I Feel the Need for Speed

If you are just joining us, we are in the middle of a blog series about living longer through having a stronger butt. Though that may sound kind of weird, there really is science to back it up! In week one, we referenced a study that showed your ability to go from standing to sitting down on the floor and back up again with the least amount of touches or support could predict your likelihood of death. More importantly, it showed that improving your ability by just a small amount could pay big dividends on reducing your mortality risk. Last week, we started breaking down the process of strengthening your butt, back and hips by changing how you get out of a chair. You can read that post here.

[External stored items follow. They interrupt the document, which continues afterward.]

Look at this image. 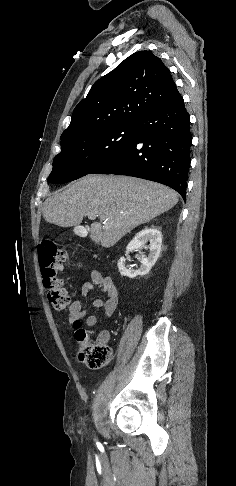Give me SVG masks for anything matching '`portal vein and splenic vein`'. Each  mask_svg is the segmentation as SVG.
<instances>
[{
	"instance_id": "obj_1",
	"label": "portal vein and splenic vein",
	"mask_w": 236,
	"mask_h": 486,
	"mask_svg": "<svg viewBox=\"0 0 236 486\" xmlns=\"http://www.w3.org/2000/svg\"><path fill=\"white\" fill-rule=\"evenodd\" d=\"M87 216H88L89 219H95L96 217H98V215L93 214V213H87Z\"/></svg>"
}]
</instances>
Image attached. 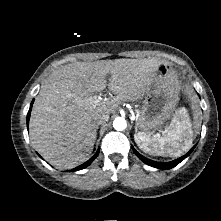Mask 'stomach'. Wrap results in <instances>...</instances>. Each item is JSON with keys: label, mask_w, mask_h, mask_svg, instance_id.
Masks as SVG:
<instances>
[{"label": "stomach", "mask_w": 221, "mask_h": 221, "mask_svg": "<svg viewBox=\"0 0 221 221\" xmlns=\"http://www.w3.org/2000/svg\"><path fill=\"white\" fill-rule=\"evenodd\" d=\"M180 90L181 83L174 69L170 64H161L143 101L137 120L138 129L151 133L168 120L179 101Z\"/></svg>", "instance_id": "0dacf381"}]
</instances>
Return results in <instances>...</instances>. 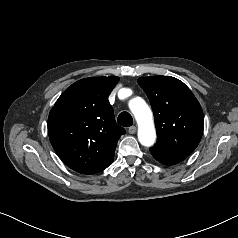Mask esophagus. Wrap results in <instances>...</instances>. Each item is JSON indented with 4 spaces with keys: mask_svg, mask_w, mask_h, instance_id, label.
<instances>
[{
    "mask_svg": "<svg viewBox=\"0 0 238 238\" xmlns=\"http://www.w3.org/2000/svg\"><path fill=\"white\" fill-rule=\"evenodd\" d=\"M136 131H137V128H136L135 126H131V127H129V129H128V132H129L130 134H135Z\"/></svg>",
    "mask_w": 238,
    "mask_h": 238,
    "instance_id": "34e87169",
    "label": "esophagus"
}]
</instances>
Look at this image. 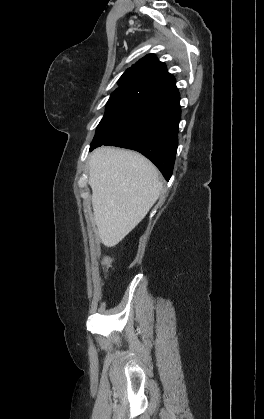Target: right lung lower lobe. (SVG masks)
I'll return each mask as SVG.
<instances>
[{
	"label": "right lung lower lobe",
	"mask_w": 264,
	"mask_h": 419,
	"mask_svg": "<svg viewBox=\"0 0 264 419\" xmlns=\"http://www.w3.org/2000/svg\"><path fill=\"white\" fill-rule=\"evenodd\" d=\"M179 99L177 91L147 100L131 121L102 145L123 147L142 153L169 180L178 146L177 134L181 115Z\"/></svg>",
	"instance_id": "obj_1"
}]
</instances>
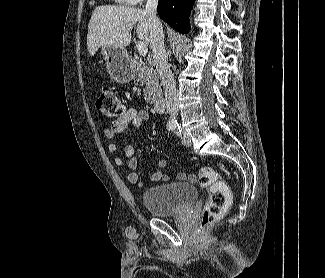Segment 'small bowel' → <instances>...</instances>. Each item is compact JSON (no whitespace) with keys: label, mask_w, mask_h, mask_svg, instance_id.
<instances>
[{"label":"small bowel","mask_w":325,"mask_h":278,"mask_svg":"<svg viewBox=\"0 0 325 278\" xmlns=\"http://www.w3.org/2000/svg\"><path fill=\"white\" fill-rule=\"evenodd\" d=\"M148 119L149 113L146 110L131 108L128 109L123 116L116 119L110 127L105 128L103 134L107 139H113L116 135L124 133L129 125H132L134 128H138ZM108 150L115 156V165L122 167L126 164L129 168L127 180L136 185L138 188H141L143 184L139 179V173L137 171L139 160L135 148L132 145H128L121 150L118 145L111 143L108 146ZM165 164L166 163L163 159L156 161L150 176L152 183H159L168 180V176L163 172ZM178 178L184 179L185 175L179 174Z\"/></svg>","instance_id":"obj_1"}]
</instances>
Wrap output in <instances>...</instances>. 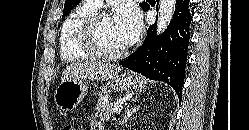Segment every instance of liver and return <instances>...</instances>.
Here are the masks:
<instances>
[{
    "label": "liver",
    "instance_id": "1",
    "mask_svg": "<svg viewBox=\"0 0 249 130\" xmlns=\"http://www.w3.org/2000/svg\"><path fill=\"white\" fill-rule=\"evenodd\" d=\"M121 70V66L96 61L72 63L63 70L61 82L83 79L109 80Z\"/></svg>",
    "mask_w": 249,
    "mask_h": 130
}]
</instances>
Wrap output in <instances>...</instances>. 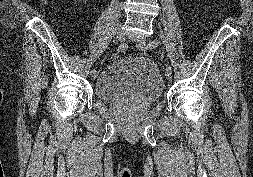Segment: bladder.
Returning a JSON list of instances; mask_svg holds the SVG:
<instances>
[{"instance_id": "obj_1", "label": "bladder", "mask_w": 253, "mask_h": 177, "mask_svg": "<svg viewBox=\"0 0 253 177\" xmlns=\"http://www.w3.org/2000/svg\"><path fill=\"white\" fill-rule=\"evenodd\" d=\"M163 90V79L156 65L137 57L115 58L94 83L95 95L107 103L128 99L151 106L162 97Z\"/></svg>"}]
</instances>
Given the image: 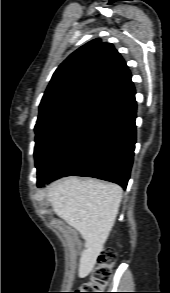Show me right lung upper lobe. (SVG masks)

If you have been getting out of the chair by:

  1. Sliding to the edge of the chair and pressing your heels into the floor,
  2. Standing straight up from the hips, keeping your back straight and pushing your behind forward and up,
  3. Tightening your glutes and squeezing your shoulder blades together when you get to the top,
  4. And sitting down the same way, weight through the heels, back straight...
Good Job!

There is an adage in sports training and rehabilitation: "Speed Hides Need." If you really want to see where someone is having trouble with movement, you slow them down! Our brains are very interesting things: once you have a target in mind - mental, emotional or physical - it will pretty much do anything it has to in order to achieve that goal. Sometimes that is good, like in cases of emergency or danger. However, if you are constantly "cheating" to achieve a movement multiple times in a day, not only are you reinforcing abnormal movement, but you are accumulating damage along the way! Slowly but surely, your brain figures out that you can't be trusted with the movement so it starts to take it away from you. Over time, you can no longer get up and down without moaning and groaning, let alone get off the floor!

So let's try the chair exercise again, only a little different:

  1. Slide to the edge of the chair and press your heels into the floor.
  2. Stand straight up from the hips, keeping your back straight, pushing your behind forward and up, while slowly counting to four, reaching the top at the four count.
  3. At the very end, tighten your glutes and squeeze your shoulder blades together, while slowly counting to four.
  4. Sit down the same way you came up, weight through the heels, back straight, while slowly counting to four hitting the bottom of the chair at the end of the count.

How did that feel? Was it harder? Did you find some places that were more difficult to control? Most of us never realize that we are not fully engaging our muscles through a given range of motion, we just get things done through momentum and work around! Slowing a movement down will bring out shortcomings quickly!

Now What?

Let's use this information to add another layer of mobility and stability to your butt.

If you have been working this exercise from an average size kitchen chair and found it harder when you slowed down to initiate movement and travel the first six inches up, and at about six inches away from the seat on the return trip, you just sort of fell onto the chair, that is very common!

Review and pick one of the two options below:

  1. If you could complete the whole motion, but found it difficult (you didn't have to swing yourself out of the chair or just plop down at the end), do the following:
    • Get out of the chair and travel up until you feel it get easier, then, rather than continue to the top, start to lower yourself down. Time this out taking four seconds to get up and four seconds to get down. Remember, you are not going to the top of the movement!
    • Repeat five times and, on the last one, go all the way to the top and back down like normal. You don't need to do this every time you get up and down out of a chair, but try to do it at least two to three times per day.
  2. If you could not complete the whole motion without modification (you had to swing yourself of the chair, use arm supports or plop down at the end), try one of the following exercise modifications:
    • Follow the instructions listed above, but use a chair that has arm rests.
    • Gradually over time, rely less and less on the use of your arms until you can execute the movement without using your arms at all.
    • Move to a higher surface: A bed is often times higher than most chairs, as is the arm of a couch (be careful not to fall backwards!). Do the four-second count portion, but start a little higher than a kitchen chair. Once you have mastered the higher surface, start over again on the lower surface and go through the steps listed under option one.

    Start working on this and, before you know it, you are going to see a noticeable difference in both your flexibility and stability (strength).

Don't worry, I haven't forgotten about our ultimate goal of being able to get up off the floor with the least amount of touches, but sometimes you have to go backwards before you can progress!